» Given information:
_ _ _ _ _ _ _

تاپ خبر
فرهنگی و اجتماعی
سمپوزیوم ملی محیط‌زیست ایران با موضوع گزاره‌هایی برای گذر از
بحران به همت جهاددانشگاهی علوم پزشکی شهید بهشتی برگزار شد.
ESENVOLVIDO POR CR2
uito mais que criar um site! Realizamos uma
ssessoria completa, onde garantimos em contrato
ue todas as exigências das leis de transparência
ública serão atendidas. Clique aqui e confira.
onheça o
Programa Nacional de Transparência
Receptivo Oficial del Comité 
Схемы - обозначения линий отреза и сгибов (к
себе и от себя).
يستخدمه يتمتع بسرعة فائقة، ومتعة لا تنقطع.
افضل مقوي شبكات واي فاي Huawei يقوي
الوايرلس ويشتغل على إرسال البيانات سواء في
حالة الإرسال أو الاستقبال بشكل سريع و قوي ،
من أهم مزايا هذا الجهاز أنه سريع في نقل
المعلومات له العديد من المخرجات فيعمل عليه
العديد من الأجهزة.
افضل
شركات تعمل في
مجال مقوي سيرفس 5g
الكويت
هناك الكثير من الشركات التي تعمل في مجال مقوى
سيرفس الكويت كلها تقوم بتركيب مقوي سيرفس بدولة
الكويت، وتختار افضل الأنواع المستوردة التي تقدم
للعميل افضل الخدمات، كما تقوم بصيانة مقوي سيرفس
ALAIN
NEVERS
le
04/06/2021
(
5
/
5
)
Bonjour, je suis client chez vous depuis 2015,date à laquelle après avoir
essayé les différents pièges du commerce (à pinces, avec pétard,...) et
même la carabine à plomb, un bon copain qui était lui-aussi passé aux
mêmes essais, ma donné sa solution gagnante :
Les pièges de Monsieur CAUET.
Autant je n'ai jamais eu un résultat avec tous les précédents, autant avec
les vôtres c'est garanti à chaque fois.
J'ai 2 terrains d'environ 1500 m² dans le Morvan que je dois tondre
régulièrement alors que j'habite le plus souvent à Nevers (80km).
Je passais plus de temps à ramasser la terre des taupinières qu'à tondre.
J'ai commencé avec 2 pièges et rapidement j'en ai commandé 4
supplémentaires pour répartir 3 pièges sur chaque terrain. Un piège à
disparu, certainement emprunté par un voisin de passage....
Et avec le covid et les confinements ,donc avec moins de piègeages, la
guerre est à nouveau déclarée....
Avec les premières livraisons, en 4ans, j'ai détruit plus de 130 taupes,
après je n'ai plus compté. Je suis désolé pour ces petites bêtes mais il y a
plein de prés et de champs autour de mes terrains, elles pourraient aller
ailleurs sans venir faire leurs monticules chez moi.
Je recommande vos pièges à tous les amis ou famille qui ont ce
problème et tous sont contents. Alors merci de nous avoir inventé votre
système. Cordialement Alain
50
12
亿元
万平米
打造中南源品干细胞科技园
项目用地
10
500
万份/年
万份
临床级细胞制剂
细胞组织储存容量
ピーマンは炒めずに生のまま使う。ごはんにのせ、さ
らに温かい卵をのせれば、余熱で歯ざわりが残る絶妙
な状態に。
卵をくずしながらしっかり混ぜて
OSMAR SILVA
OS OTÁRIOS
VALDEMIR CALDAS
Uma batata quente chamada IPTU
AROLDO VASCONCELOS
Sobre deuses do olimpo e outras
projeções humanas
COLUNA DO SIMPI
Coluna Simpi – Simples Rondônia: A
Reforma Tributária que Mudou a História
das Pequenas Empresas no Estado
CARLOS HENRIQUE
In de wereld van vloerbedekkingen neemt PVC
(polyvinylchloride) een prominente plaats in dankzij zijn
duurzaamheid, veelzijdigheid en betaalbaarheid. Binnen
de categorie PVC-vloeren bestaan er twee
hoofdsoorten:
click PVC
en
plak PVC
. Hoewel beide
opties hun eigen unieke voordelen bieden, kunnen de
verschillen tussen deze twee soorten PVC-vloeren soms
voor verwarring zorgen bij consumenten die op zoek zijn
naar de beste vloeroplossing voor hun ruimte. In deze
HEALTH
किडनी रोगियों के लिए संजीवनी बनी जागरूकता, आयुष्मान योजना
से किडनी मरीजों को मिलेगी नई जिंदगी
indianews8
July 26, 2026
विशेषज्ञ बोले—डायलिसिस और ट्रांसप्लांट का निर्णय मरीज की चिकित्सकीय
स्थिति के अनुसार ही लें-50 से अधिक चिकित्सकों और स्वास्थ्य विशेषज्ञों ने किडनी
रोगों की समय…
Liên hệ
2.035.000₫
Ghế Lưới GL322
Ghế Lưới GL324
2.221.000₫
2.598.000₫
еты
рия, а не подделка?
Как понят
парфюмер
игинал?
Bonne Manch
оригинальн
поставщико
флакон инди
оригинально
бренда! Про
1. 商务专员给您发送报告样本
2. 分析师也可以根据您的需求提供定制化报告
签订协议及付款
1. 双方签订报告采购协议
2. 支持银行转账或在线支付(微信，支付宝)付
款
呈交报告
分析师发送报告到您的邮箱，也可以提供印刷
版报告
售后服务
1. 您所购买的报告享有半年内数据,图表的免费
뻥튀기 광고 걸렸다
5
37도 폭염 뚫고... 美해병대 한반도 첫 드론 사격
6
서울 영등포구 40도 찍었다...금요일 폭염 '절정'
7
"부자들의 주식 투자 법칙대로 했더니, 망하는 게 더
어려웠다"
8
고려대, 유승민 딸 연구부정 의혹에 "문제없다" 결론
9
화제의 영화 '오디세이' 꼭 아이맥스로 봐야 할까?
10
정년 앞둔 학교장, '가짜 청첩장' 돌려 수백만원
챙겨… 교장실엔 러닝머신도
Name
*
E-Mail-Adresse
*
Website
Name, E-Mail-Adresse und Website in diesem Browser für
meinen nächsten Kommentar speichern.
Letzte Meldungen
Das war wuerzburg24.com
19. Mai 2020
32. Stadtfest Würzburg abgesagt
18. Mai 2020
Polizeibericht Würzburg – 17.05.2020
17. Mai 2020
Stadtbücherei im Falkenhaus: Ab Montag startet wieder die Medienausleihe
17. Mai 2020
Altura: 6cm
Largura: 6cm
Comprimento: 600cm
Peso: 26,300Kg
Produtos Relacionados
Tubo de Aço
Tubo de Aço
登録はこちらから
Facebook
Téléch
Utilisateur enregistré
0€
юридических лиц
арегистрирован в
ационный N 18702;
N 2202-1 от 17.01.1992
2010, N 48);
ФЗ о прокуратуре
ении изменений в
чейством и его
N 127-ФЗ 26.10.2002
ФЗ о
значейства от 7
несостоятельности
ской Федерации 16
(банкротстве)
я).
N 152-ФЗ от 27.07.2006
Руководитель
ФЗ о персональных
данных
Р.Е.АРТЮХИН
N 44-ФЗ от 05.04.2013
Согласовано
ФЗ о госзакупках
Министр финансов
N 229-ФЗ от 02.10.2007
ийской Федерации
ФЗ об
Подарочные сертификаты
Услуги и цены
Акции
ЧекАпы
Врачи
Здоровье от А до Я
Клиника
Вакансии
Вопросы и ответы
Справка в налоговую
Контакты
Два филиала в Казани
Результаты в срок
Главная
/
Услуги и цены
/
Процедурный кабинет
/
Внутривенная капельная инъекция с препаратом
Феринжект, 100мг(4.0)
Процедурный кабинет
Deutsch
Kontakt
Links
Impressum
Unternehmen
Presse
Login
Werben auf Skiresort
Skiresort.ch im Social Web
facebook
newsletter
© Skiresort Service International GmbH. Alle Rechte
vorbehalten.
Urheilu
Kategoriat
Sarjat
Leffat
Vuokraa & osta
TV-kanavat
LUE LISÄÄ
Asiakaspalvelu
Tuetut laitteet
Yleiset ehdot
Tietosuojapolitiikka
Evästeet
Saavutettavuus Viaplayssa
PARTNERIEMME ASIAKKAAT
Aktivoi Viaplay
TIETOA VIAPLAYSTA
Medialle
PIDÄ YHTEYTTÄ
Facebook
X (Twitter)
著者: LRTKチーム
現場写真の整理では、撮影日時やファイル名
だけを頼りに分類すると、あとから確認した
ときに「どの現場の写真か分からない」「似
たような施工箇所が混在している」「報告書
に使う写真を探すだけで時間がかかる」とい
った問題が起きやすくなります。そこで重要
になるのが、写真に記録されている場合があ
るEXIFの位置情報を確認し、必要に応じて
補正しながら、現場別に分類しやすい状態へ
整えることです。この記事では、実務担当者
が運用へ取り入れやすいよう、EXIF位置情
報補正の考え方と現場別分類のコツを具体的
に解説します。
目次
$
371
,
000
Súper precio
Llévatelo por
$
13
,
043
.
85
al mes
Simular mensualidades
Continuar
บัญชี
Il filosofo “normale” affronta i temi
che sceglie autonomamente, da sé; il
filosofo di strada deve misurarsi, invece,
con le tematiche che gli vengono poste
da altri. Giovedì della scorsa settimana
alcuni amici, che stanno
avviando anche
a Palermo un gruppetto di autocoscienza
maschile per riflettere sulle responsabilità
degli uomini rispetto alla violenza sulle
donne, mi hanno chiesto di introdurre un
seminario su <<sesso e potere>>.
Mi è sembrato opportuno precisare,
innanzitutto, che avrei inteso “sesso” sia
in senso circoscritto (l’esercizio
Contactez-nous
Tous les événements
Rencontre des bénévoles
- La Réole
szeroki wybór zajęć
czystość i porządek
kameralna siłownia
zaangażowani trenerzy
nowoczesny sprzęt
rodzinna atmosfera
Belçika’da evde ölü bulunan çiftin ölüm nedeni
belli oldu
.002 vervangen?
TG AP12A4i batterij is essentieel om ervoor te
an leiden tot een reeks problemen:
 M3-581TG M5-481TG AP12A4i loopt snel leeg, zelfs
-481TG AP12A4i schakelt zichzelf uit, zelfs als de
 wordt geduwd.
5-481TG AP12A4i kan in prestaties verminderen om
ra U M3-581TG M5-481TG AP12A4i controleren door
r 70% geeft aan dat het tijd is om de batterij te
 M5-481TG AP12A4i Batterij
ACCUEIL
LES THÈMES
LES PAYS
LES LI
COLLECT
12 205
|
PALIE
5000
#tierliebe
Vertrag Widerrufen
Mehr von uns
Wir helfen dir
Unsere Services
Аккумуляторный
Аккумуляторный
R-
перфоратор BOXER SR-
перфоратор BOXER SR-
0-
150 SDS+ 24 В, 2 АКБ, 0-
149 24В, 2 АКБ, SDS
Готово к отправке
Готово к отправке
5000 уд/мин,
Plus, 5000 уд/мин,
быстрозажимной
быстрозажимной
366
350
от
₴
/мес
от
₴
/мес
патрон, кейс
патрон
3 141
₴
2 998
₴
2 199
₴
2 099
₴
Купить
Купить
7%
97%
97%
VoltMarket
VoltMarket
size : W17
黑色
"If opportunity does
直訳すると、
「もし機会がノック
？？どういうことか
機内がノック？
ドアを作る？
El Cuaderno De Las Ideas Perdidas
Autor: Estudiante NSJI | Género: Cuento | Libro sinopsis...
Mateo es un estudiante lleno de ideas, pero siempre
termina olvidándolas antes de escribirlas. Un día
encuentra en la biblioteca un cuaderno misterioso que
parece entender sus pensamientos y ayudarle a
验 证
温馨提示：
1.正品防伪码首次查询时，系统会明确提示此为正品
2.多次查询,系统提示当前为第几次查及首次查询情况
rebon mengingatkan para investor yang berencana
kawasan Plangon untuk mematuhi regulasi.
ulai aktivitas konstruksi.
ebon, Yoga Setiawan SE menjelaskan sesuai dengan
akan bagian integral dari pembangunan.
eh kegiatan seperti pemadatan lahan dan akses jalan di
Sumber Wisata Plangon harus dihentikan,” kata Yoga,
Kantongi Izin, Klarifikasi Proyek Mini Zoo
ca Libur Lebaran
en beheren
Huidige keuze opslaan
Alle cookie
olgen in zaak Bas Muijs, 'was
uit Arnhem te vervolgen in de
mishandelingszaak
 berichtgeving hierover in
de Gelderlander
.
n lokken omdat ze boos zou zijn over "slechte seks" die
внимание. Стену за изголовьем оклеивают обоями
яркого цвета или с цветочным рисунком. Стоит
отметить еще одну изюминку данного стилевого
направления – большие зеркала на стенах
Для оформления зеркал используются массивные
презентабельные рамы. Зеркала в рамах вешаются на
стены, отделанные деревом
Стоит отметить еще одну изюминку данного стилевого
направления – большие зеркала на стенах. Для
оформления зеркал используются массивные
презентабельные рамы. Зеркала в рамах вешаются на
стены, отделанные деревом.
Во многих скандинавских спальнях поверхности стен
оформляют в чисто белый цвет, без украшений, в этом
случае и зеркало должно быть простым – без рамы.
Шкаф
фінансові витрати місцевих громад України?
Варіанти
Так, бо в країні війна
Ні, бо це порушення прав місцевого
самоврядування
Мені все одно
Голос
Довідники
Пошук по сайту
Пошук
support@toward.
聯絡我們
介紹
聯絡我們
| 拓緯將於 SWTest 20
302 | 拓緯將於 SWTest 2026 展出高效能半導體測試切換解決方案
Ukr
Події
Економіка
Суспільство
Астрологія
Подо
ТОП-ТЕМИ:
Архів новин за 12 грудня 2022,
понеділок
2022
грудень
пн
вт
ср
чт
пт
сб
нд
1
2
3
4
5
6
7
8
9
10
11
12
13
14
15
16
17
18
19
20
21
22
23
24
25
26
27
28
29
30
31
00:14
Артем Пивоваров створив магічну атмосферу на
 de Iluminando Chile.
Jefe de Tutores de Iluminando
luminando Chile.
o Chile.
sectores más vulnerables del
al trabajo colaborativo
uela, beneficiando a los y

_ _ _ _ _ _ _

» What needs to be done: Using the data above, tally each line in which "Mail" appears and give the number with no other words.

» Result below: 2